今週のお題「試験の思い出」
入学試験が終わっても、結果が分かるまではどうにも気持ちがスッキリしないもの。というわけで、そんな憂鬱な時間におすすめの小説をいくつかピックアップしてみた。
最後には、実際に私sheep2015が読んでいた小説についても思い出を交えながら紹介する。そちらを先に読みたいという方は、目次の「七瀬ふたたび」から飛んでください。
ライ麦畑でつかまえて
1冊目は、「ライ麦畑でつかまえて」(サリンジャー)。高校をドロップアウトした主人公、ホールデンがクリスマス直前のニューヨークを放浪する話。
ホールデンはちょうど思春期で、子供と大人の間にいる。大人の世界の汚さを知りつつも、子供の純真さを忘れていないという微妙なお年頃。嫌々受験勉強はしたけど、内心ではなんでこんなことをしなきゃいけないんだ!と反発していた、という人にはおすすめの一冊だ。
…ちなみに本作、「天気の子」にもひっそりと登場している。
カモメのジョナサン
2冊目は、「カモメのジョナサン」(リチャード・バック)。「飛ぶこと」が何よりも大好きな主人公、ジョナサンは、餌をあさる間も惜しんで飛行練習するストイックなカモメ。「世の中には食って寝ることよりも、大切なことがある」そう信じて技を磨き続ける彼が、到達した境地とは…
飛行練習に打ち込むジョナサンに、「そんなことをしてる暇があるなら生きるために餌をあされ」と叱りつけるジョナサンの両親。彼らの姿を、「いい大学に入っていい会社に入るためにとにかく勉強しろ」と言ってくるような親に重ね合わせると、見えてくるものがあるかもしれない。
アルジャーノンに花束を
最後に紹介するのは、「アルジャーノンに花束を」(ダニエル・キイス)。主人公のチャーリー・ゴードンは、知的障害を克服して賢くなるために手術を受ける。手術は成功し、天才的な知能を身に着けるチャーリー。だが次第に彼は、「知能は時に、人間関係にくさびを打ち込む」ということを理解していく。
人間、賢いだけでやっていけるなら苦労はしない。
「頭はいいけど、人と付き合うのが下手」という人は、世の中には一定数いる。そりゃ、「頭の良さ」にスキルポイントを振っていれば、相対的にコミュ力が低くなることは当然あり得る。問題は、そういう人は人間関係でトラブることが多いということだ。
合格発表までの間、学術書を読んだりして大学での勉強に備えるのも、もちろんいい。
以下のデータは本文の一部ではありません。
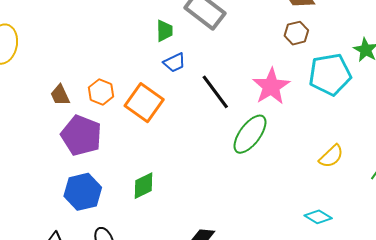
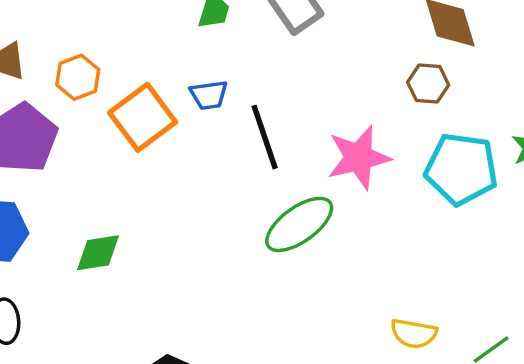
blue trapezoid: (174, 63) -> (209, 95), moved
yellow semicircle: (331, 156) -> (414, 333), moved, turned 36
だが、小説を読むことで自らに情操教育を施しておけば、大学に入ってから人間関係でやらかさずに済むかもしれない。そういう意味でも、「アルジャーノンに花束を」は示唆に富んだおすすめの一冊だ。
~ここから思い出話~
合否が分かるまではどうにもスッキリしないと最初に言ったが、実際私も試験が終わって、鉛筆を置いた時には憂鬱だった。だが、理由はちょっと違っていて、それから2時間も退屈な時間が始まることを知っていたからだ。
そのとき私は浪人生で、現役の時に落ちた大学への再チャレンジ中。だから、試験が終わったあとは2時間ほど教室に拘束されることを知っていた。
おそらく混乱が起きないように、少しずつ受験生を帰宅させるための処置だったのだろう。しかし、受験生にとってはひたすら退屈な時間。試験が終わったばかりでクタクタ、後期に備えて勉強するモチベもなし。昨日まで暇さえありゃ単語帳をめくってたのに、ここに至りやることがない。
現役の時にはひたすらスマホをいじりまくる虚無な時間だったのだが、この時私には秘策があった。
本である。
七瀬ふたたび
取出だしたるは、筒井康隆の「七瀬ふたたび」。テレパスの主人公、火田七瀬が様々な超能力者と出会い、そして超能力者を撲滅しようとする集団に駆り立てられていく話だ。
結論から言うと、面白かった。何より、ちょうど読み終えたくらいのタイミングで解放されたので時間潰しとしては申し分なかった。
違う教室にいた浪人友達も同じように本を読んでたらしいが、あとから聞いたらやはり読み終えるまで解放されなかったとか。
文庫本一冊読み終えられるくらいの時間、受験生を拘束する大学もどうかと思うが、あまり悪口は言えない。
なぜなら、なんだかんだで今はその大学のお世話になってから早4年目を迎えているからだ。
偉そうに小説を紹介したが、別に試験と発表までの間にやることが決まっているわけじゃない。試験日程を消化し終えた自分をねぎらいながら、気持ちが切れない程度に息抜きが出来ればいいと私は思う。
それでは、最後までお読みいただきありがとうございました。